Ruth Gledhill tweets that the leak about Jeffrey John has scuttled his nomination to serve as Bishop of Southwark (CNC = “Crown Nominations Commission”; “lost his rag” = “became enraged”). Take that for what it’s worth, but it renders the painfully long discussion from the other day moot, insofar as it applies to Dr. John.
I’m sorry to have “pained” you. I thought it was a fruitful discussion and worthwhile. You have no idea the time I had to free up to participate in it. Some of us are not paid to read and write, and our time spent doing so isn’t gleaned from our work nor are we able to use it to organize or produce or stimulate ideas for future projects.
We lost something with Web 2.0. I cut my teeth on the Internet before the WWW explosion with USENET using SLRN under Unix, and I still use Linux. It’s threaded discussion format allowed you to actually share in thoughtful discussion–to get to know the minds, the personalities of diverse people from anywhere in the world.
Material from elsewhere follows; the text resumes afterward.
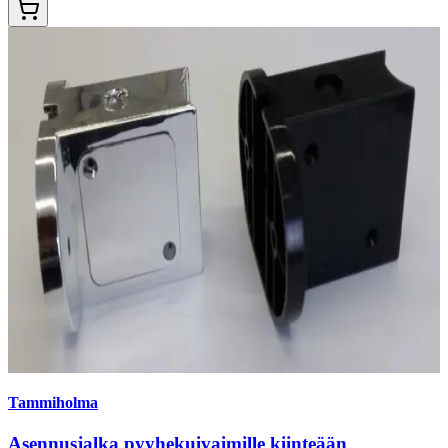
Tammiholma
Asennusjalka pyyhekuivaimille kiinteään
Then it was taken over by spammers, porn hounds and pirates. Now we get the comments section of blogs where we have to comment on a particular article and the comments sections are mostly unthreaded, and comments get closed or unwieldy. Or, we get social networking sites where we use primarily visual tools to snoop or stay on the surface of others’ lives.
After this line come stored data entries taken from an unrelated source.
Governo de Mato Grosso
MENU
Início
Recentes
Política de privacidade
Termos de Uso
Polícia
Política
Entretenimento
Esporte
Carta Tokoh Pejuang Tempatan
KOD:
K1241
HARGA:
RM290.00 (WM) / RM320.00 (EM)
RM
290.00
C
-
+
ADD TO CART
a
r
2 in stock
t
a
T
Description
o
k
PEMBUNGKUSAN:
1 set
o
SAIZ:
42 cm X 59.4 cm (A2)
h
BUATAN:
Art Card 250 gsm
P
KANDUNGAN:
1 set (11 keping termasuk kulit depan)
I long for the days when I could have real, vital discussions with diverse people as an equal. Instead I am forced to “leave comments,” which are usually seen as a nuisance by the blogger who isn’t really interested in engaging with other minds but rather hopes everyone actually cares what music he is currently listening too and just wants praise and applause.
Bo, I didn’t say you pained me; I said that the discussion did (and it sounded rather as though it pained you too, though of course I may be as wrong about that as I have been about other things), which involved extensive very careful (and unplanned-for) research and checking. Some of us are not paid to take hours answering comments; certainly I doubt that the University thinks that blogging and responding to comments counts (for instance) toward promotion. If I were unwilling to converse with you, I wouldn’t put so much time and effort into it.
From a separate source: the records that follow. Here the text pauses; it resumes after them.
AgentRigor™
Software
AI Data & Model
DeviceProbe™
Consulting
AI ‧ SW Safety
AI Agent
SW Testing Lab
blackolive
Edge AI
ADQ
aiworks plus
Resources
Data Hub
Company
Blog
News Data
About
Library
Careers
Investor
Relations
You may have noticed that I have not closed comments or edited what you wrote.
I don’t know how to go about having a conversation with you (at your initiative) other than by your leaving comments here and my answering them. You didn’t offer to buy me a cup of coffee, or invite me over to sip lemonade on your porch. If you wanted to have a word with me, I suppose you could have emailed. But even then, I’m not under any obligation to offer you hours of my attention solely because you value conversing with me. I do it freely, because I want to honour the time you put into commenting — but it feels a bit odd for you to leave comments here, for me to write careful and laborious answers, and then to hear that you feel hard put by. And candidly, I don’t care whether you like the music I’m listening to; I know that some readers do, and if you don’t, you’re not under any obligation to read what I write. Indeed, if the whole reading-and-commenting experience is so distasteful for you, I’m sorry that you felt moved to go to the trouble of leaving these comments.